3. Müşterilerinizin/iş ortaklarınızın tercih
edebilecekleri bir durum belirlemesi yapın.
Şu andaki durumlarından
daha iyi bir durum seçmelerini sağlamanız büyük önem taşımaktadır. Kimi zaman,
“Ne olmasını isterdiniz?” ya da “Sizin açınızdan mükemmel sonuç ne olurdu?” gibi
basit bir soru bunu sağlayacaktır.
4. Müşterilerinizin bu yeni durumun sonuçlarını dile
getirmesini sağlayın.
Bu işlem, yeni durumu
benimsemelerine yardımcı olmanız açısından yaşamsal öneme sahiptir. Bu aşamada
da soracağınız sorular etkili olacaktır. Genellikle, “Bu yeni durum sizin
açınızdan ve şirketiniz açısından ne ifade edecektir?” gibi basit bir soru
yeterli olacaktır. Bu soruya yanıt vermekle, kendilerini sizin ürün ve
hizmetlerinize yönlendirecek yeni bir düşünce biçimi oluşturmaya başlayacaklardır.

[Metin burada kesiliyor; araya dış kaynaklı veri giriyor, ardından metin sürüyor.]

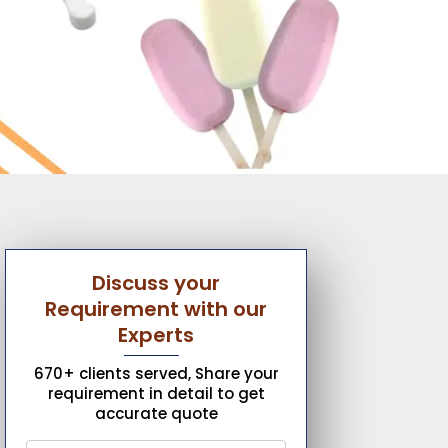
Discuss your
Requirement with our
Experts
670+ clients served, Share your
requirement in detail to get
accurate quote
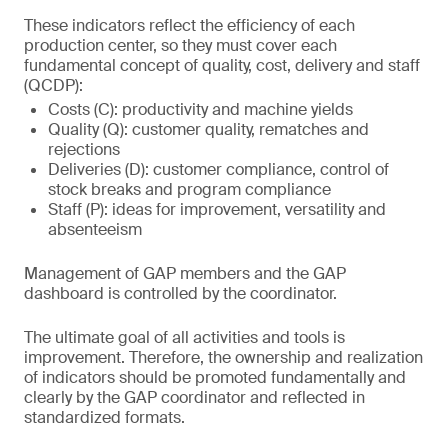
These indicators reflect the efficiency of each
production center, so they must cover each
fundamental concept of quality, cost, delivery and staff
(QCDP):
Costs (C): productivity and machine yields
Quality (Q): customer quality, rematches and
rejections
Deliveries (D): customer compliance, control of
stock breaks and program compliance
Staff (P): ideas for improvement, versatility and
absenteeism
Management of GAP members and the GAP
dashboard is controlled by the coordinator.
The ultimate goal of all activities and tools is
improvement. Therefore, the ownership and realization
of indicators should be promoted fundamentally and
clearly by the GAP coordinator and reflected in
standardized formats.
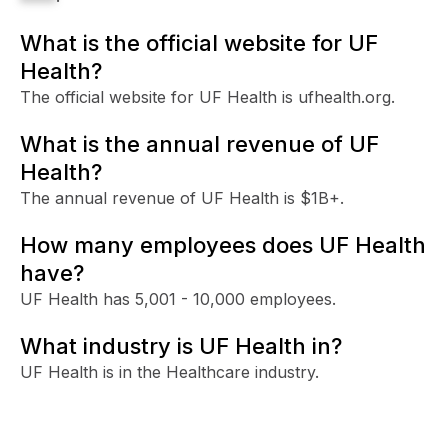
What is the official website for UF
Health?
The official website for UF Health is ufhealth.org.
What is the annual revenue of UF
Health?
The annual revenue of UF Health is $1B+.
How many employees does UF Health
have?
UF Health has 5,001 - 10,000 employees.
What industry is UF Health in?
UF Health is in the Healthcare industry.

5. Tercih ettikleri bu yeni durumun gerçekten
istedikleri şey olduğundan emin olmalarını sağlayın.
Müşterileriniz/iş
ortaklarınız kimi zaman size, duymak istediğinizi düşündükleri şeylerden söz
edecektir. Böyle bir tutumun kimseye bir yararı yoktur. Gerçeği anlatmalarını
sağlamalısınız. Sizinle işbirliği yapmaya “evet” demelerini ve bu kapsamdaki
tüm davranışları gerçekleştirmelerini sağlayacak, sürdürülebilir, gerçek ve
somut davranışları; ancak, kendilerine ve size karşı dürüst davranmaları durumunda
ortaya çıkarabilirsiniz.
6. Bu yeni
durumun müşteriniz/iş ortağınız açısından gerçekten iyi olacağına emin
olmalısınız.
Kısa vadeli, uygunsuz
bir satış gerçekleştirmek, uzun vadede ne sizin ne de şirketinizin ünü
açısından bir yarar getirmeyecektir. Hayır, asıl isteğiniz, müşterinizin ürün
vehizmetlerinizden gerçekten yararlanmasıdır. Dolayısıyla, samimi ve gerçek bir
çözüm olduğundan emin olmalısınız.
7. Yargılamayın.
Müşterinizin ya da iş
ortağınızın size ters gelen tepkilerini yargılamakta acele etmeyin. Sizinle
karşılaşmadan önce, sizinkinden farklı bir görüş benimsemiş olabilir.
Müşterinizi anlamaya çalışın. Bunu gerçekleştirdiğiniz an, tepkileri size daha
anlamlı gelmeye başlayabilir, mesajınızla yüzde yüz uyumlu görüşler dile
getirdiklerinin farkına varabilirsiniz.
8. Hedeflediğiniz kişiye, asla hatalı olduğunu
söylemeyin.
“Müşteri her zaman
haklıdır” sözünü aklınızdan çıkarmayın. Bu söz her zaman doğru olmasa bile,
yine da aklınızda yer etmesi gereken bir uyarı işlevi görecektir. Birileri size
yanıldığınızı söylese neler hissederdiniz? Tahminen savunmaya geçerek, aslında
ne kadar haklı olduğunuzu kanıtlama çabasına girerdiniz. Bu yolla mevcut
tutumunuza iyice yapışırdınız. Müşterileriniz de aynen bu şekilde tepki
gösterecektir. Onlara hatalı olduklarını, geçen yıl rakibinizin ürünlerini
almakla hata yapmış olduklarını asla söylemeyin. Böyle bir durumda
müşterileriniz hemen sizin ürünlerinizi satın almanın da bir hata olup
olmayacağını düşünmeye başlayacaktır.